Historical population
| Census | Pop. | Note | %± |
| 2000 | 114 |  | — |
| 2010 | 98 |  | −14.0% |
| 2020 | 104 |  | 6.1% |
U.S. Decennial Census

===2000 Census data===
As of the 2000 census, there were 114 people, 61 households, and 32 families residing in the CDP. The population density was 120.0 PD/sqmi. There were 88 housing units at an average density of 92.7 /sqmi. The racial makeup of the CDP was 96.49% White, 1.75% Native American, 1.75% from other races. Hispanic or Latino of any race were 1.75% of the population.

There were 61 households, out of which 11.5% had children under the age of 18 living with them, 47.5% were married couples living together, 1.6% had a female householder with no husband present, and 47.5% were non-families.
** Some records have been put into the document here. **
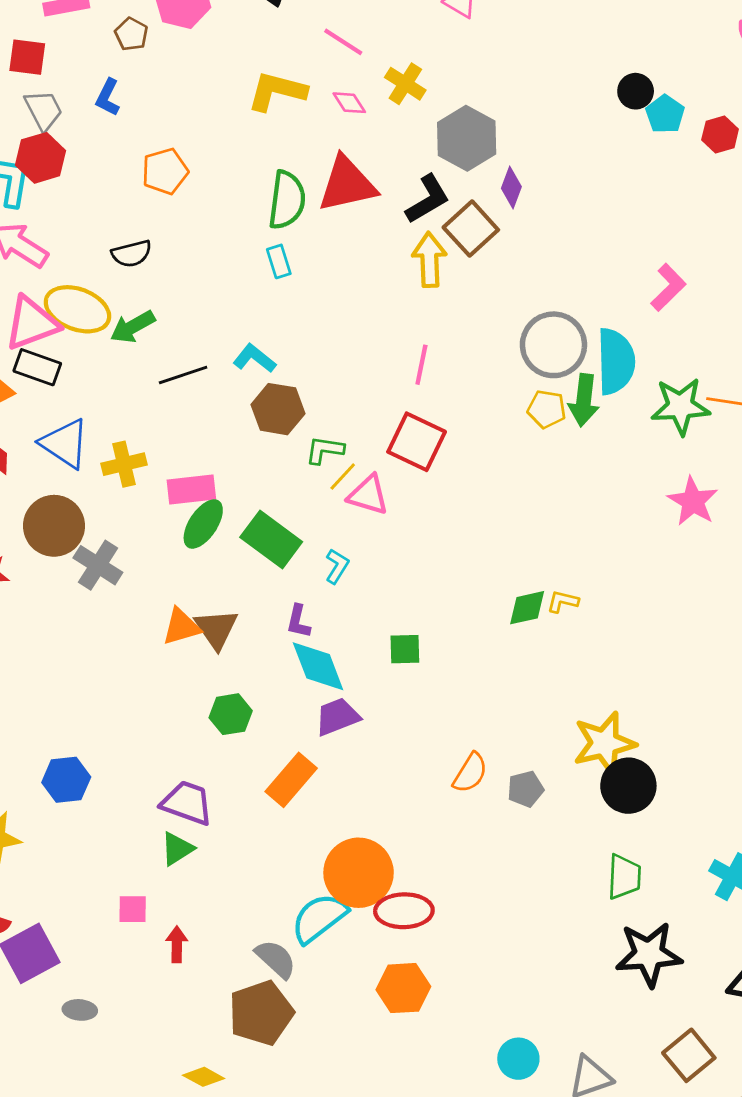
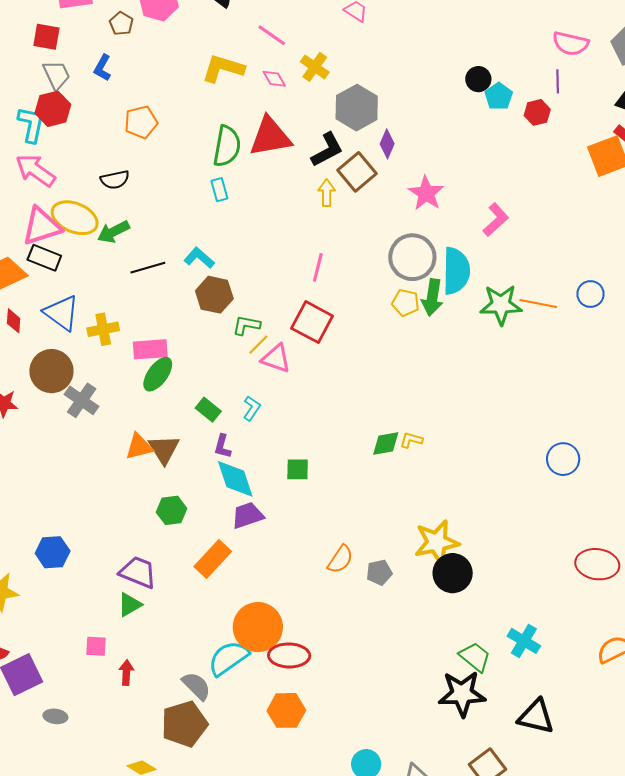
yellow arrow: (429, 260) -> (327, 193), size x0.7
pink star: (693, 501) -> (426, 193), moved
green rectangle: (271, 539) -> (208, 410), moved, size x0.6
green trapezoid: (624, 877) -> (475, 657), moved, turned -56

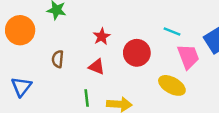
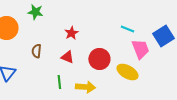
red circle: (137, 53) -> (99, 59), moved

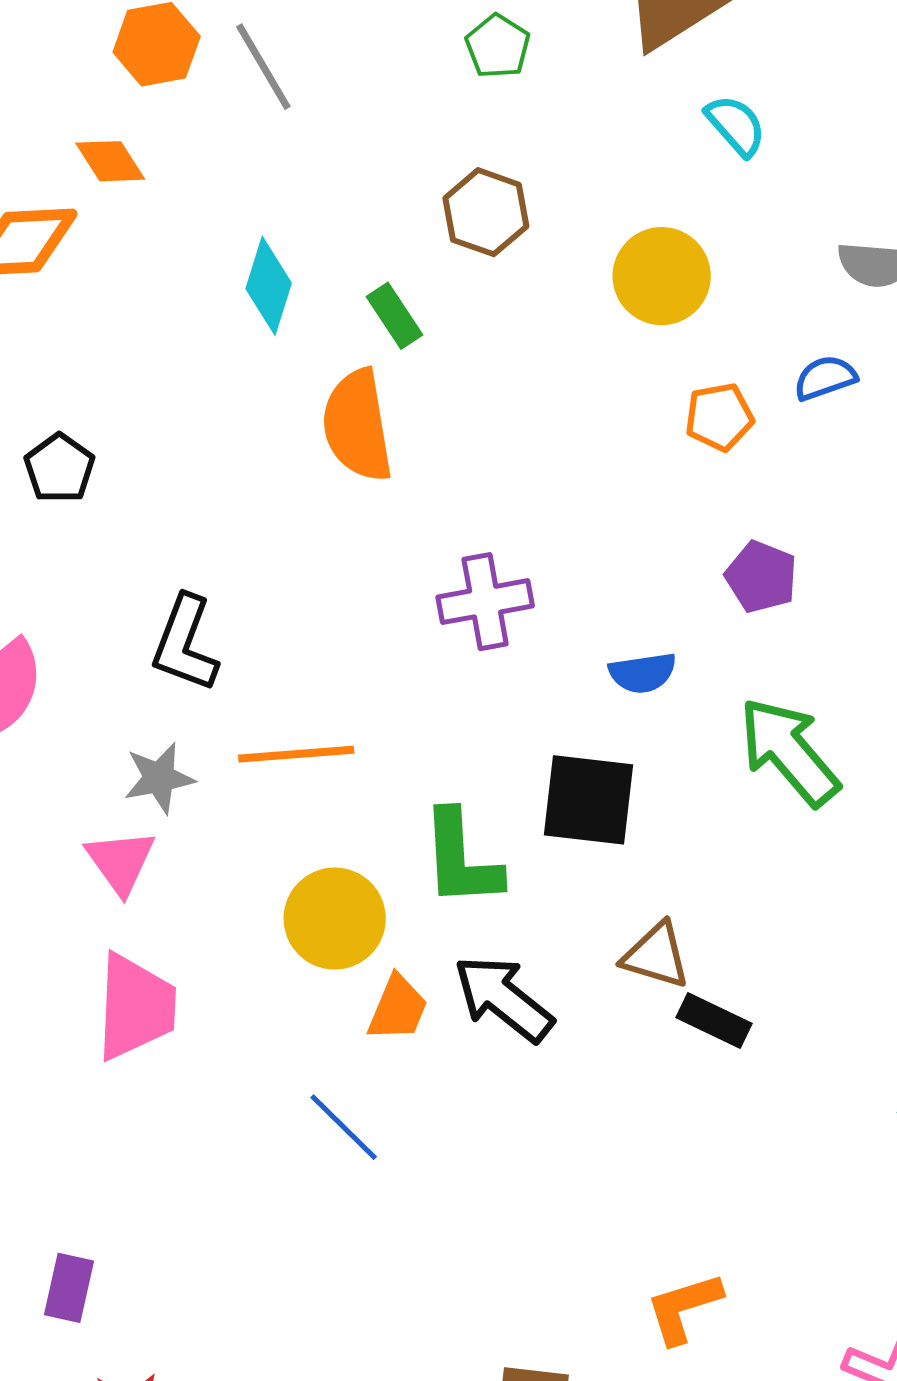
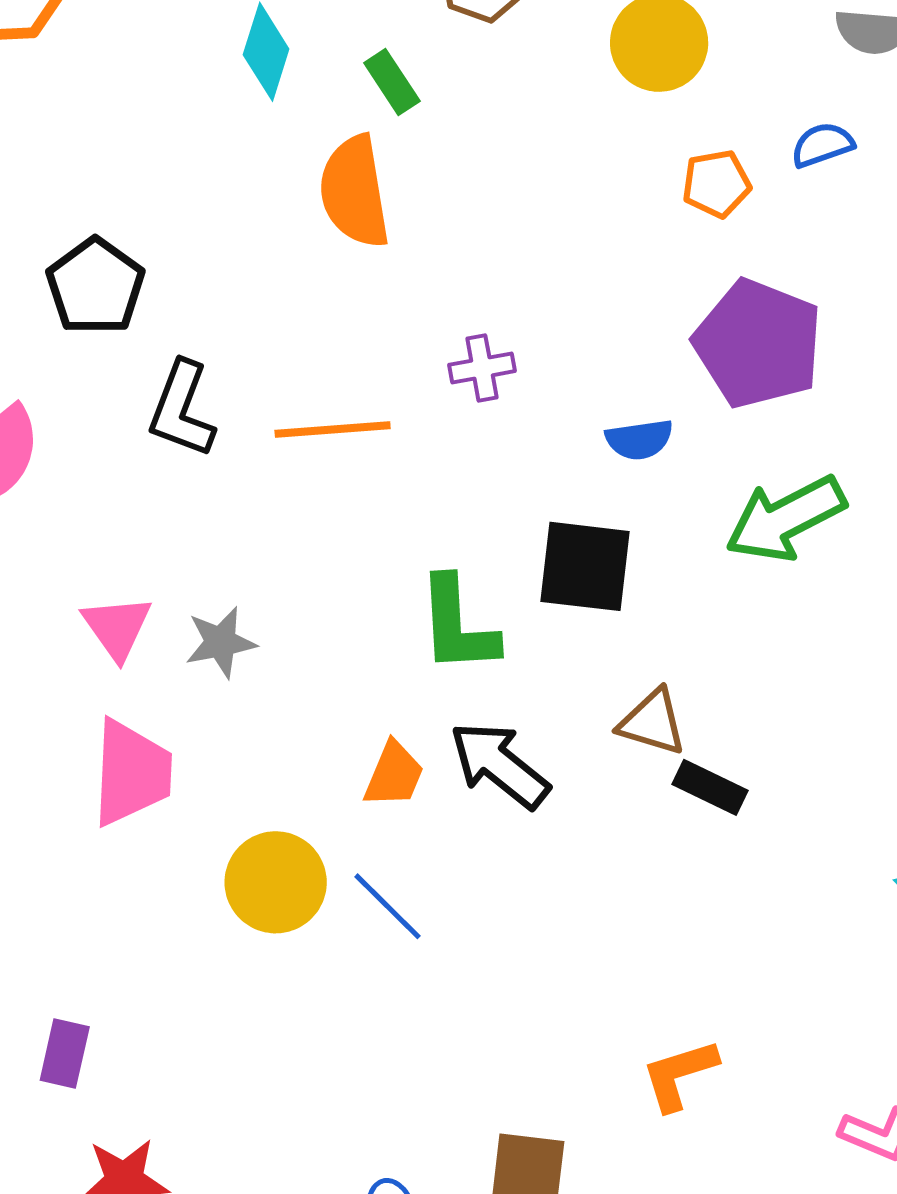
black pentagon: (59, 468) -> (95, 286), moved, size x1.4
purple pentagon: (761, 577) -> (758, 344), size x1.8
purple cross: (485, 602) -> (482, 368), size x0.7
green arrow: (789, 752) -> (786, 519), turned -77
orange line: (296, 754) -> (333, 429), moved
gray star: (159, 778) -> (221, 642), moved
yellow circle: (335, 919) -> (276, 882), moved
blue line: (344, 1127) -> (388, 906), moved

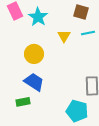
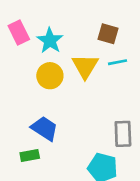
yellow triangle: (64, 36) -> (85, 66), size x1.5
yellow circle: (34, 54) -> (50, 76), moved

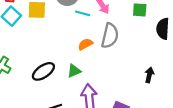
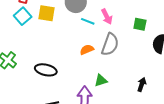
black ellipse: (43, 71) -> (46, 70), turned 40
green triangle: (74, 71) -> (101, 80), moved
It is unknown how many male householders with no wife present existed. 41.0% of all households were made up of individuals, and 11.5% had someone living alone who was 65 years of age or older. The average household size was 1.85 and the average family size was 2.47.
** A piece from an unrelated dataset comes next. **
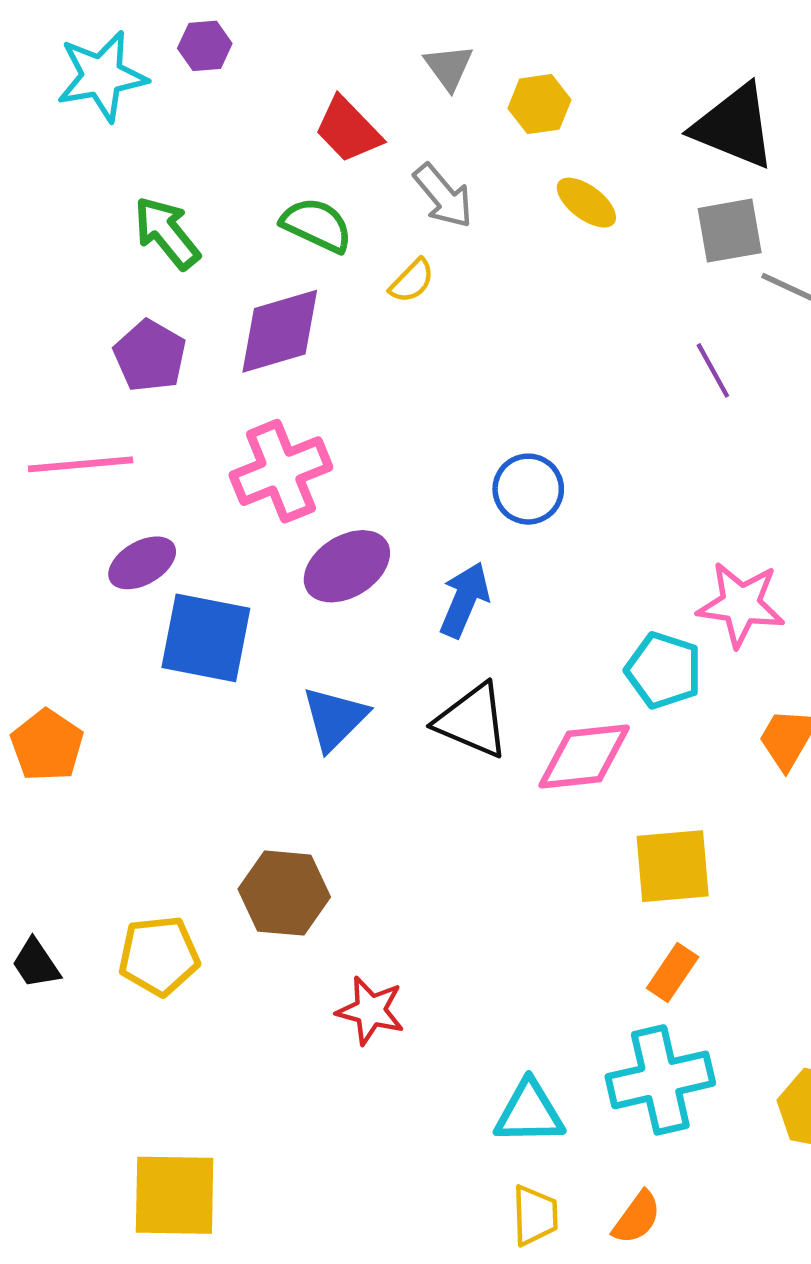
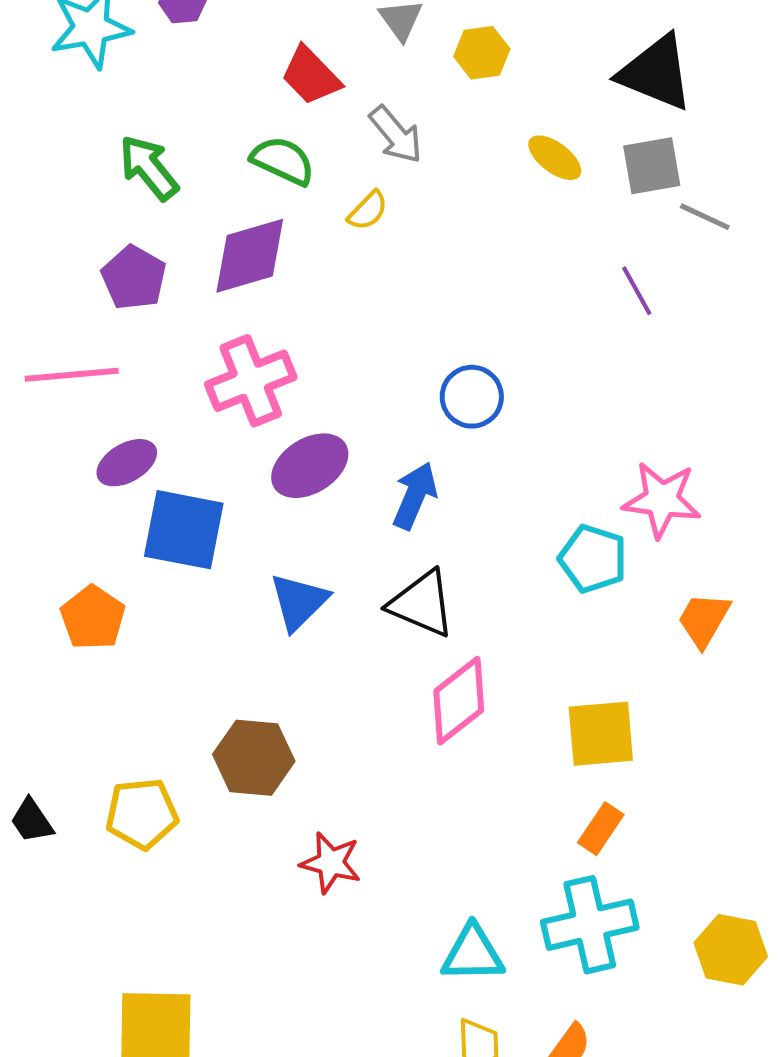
yellow ellipse: (586, 203) -> (555, 158), moved
orange pentagon: (47, 745) -> (93, 618), moved
pink diamond: (584, 757) -> (459, 701), moved, turned -32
In the CDP, the population dispersal was 12.3% under the age of 18, 4.4% from 18 to 24, 28.9% from 25 to 44, 43.0% from 45 to 64, and 11.4% who were 65 years of age or older. The median age was 49 years. For every 100 females, there were 103.6 males. For every 100 females age 18 and over, there were 122.2 males. The median income for a household in the CDP was $24,583, and the median income for a family was $41,875. Males had a median income of $27,500 versus $21,406 for females. The per capita income for the CDP was $18,172. There were 11.1% of families and 12.9% of the population living below the poverty line, including no under eighteens and 33.3% of those over 64.

==Education==
Wisdom schools provides education from kindergarten through 8th grade. In 2021, 7 students were enrolled.